**** Given information

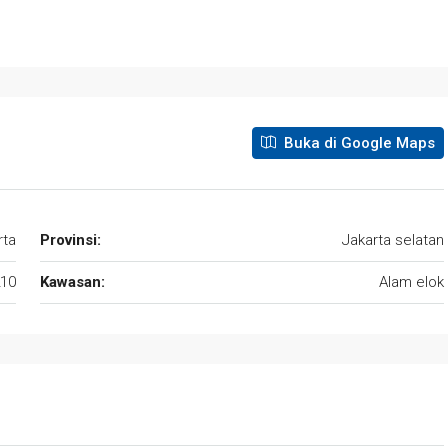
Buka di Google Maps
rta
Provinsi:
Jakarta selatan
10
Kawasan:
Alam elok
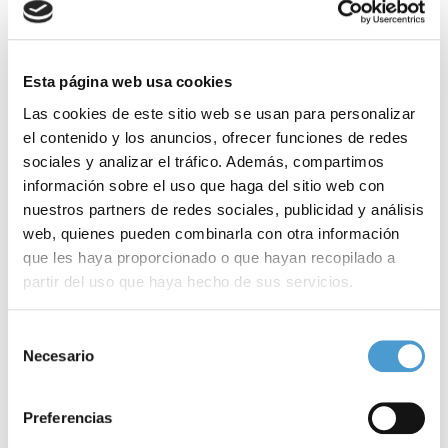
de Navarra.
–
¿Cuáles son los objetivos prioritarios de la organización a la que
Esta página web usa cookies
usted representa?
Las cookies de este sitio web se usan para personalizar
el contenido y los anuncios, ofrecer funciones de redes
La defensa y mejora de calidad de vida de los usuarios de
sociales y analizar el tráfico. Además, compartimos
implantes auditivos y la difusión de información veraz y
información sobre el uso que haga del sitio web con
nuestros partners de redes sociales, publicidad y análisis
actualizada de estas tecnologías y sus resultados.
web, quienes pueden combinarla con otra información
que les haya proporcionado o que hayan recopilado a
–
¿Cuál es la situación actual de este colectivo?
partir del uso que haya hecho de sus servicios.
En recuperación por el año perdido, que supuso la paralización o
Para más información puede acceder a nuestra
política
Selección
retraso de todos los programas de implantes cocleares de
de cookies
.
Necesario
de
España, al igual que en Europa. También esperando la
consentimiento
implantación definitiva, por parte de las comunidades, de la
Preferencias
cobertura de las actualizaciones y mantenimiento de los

********
**** Given information

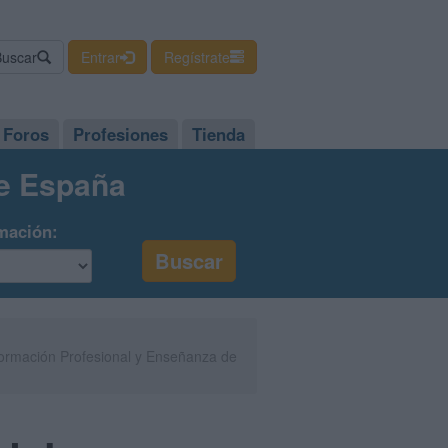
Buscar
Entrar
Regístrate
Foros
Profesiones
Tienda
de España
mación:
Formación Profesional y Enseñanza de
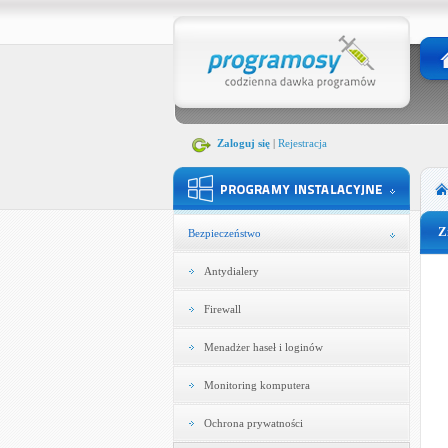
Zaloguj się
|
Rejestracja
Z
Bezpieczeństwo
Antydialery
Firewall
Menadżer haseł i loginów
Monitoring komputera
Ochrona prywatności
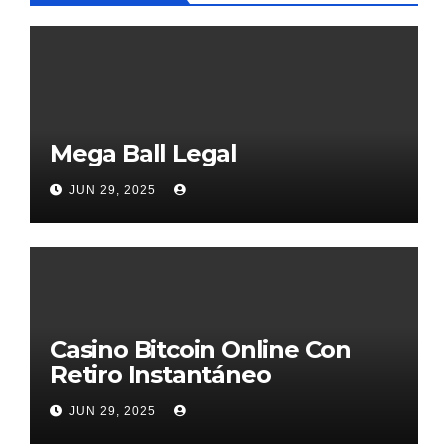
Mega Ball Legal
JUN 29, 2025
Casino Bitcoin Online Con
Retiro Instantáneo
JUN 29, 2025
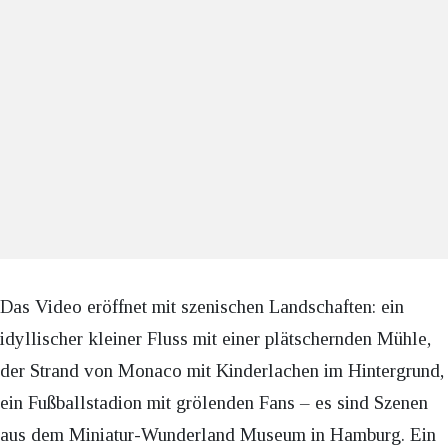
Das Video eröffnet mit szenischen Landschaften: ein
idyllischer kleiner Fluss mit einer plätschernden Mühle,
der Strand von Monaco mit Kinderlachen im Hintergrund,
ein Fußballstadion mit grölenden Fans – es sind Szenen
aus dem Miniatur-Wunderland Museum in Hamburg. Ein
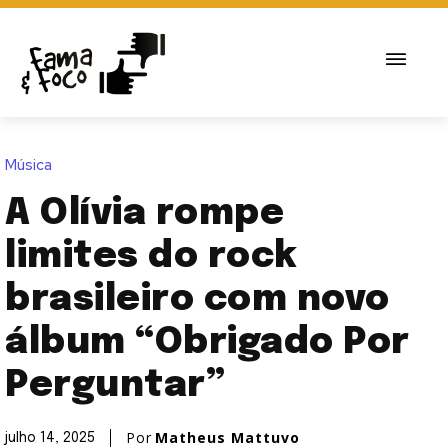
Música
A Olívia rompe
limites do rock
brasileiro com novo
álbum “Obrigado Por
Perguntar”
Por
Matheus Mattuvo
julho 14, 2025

********

**About this exercise**
Reproduce the data above exactly, but only the lines from the one showing "Formación Profesional y Enseñanza de" through the one showing "julho 14, 2025", with both ends kept and the pictures left out.

**Output**
Formación Profesional y Enseñanza de
Zaloguj się
|
Rejestracja
Z
Bezpieczeństwo
Antydialery
Firewall
Menadżer haseł i loginów
Monitoring komputera
Ochrona prywatności
Mega Ball Legal
JUN 29, 2025
Casino Bitcoin Online Con
Retiro Instantáneo
JUN 29, 2025
Das Video eröffnet mit szenischen Landschaften: ein
idyllischer kleiner Fluss mit einer plätschernden Mühle,
der Strand von Monaco mit Kinderlachen im Hintergrund,
ein Fußballstadion mit grölenden Fans – es sind Szenen
aus dem Miniatur-Wunderland Museum in Hamburg. Ein
Música
A Olívia rompe
limites do rock
brasileiro com novo
álbum “Obrigado Por
Perguntar”
Por
Matheus Mattuvo
julho 14, 2025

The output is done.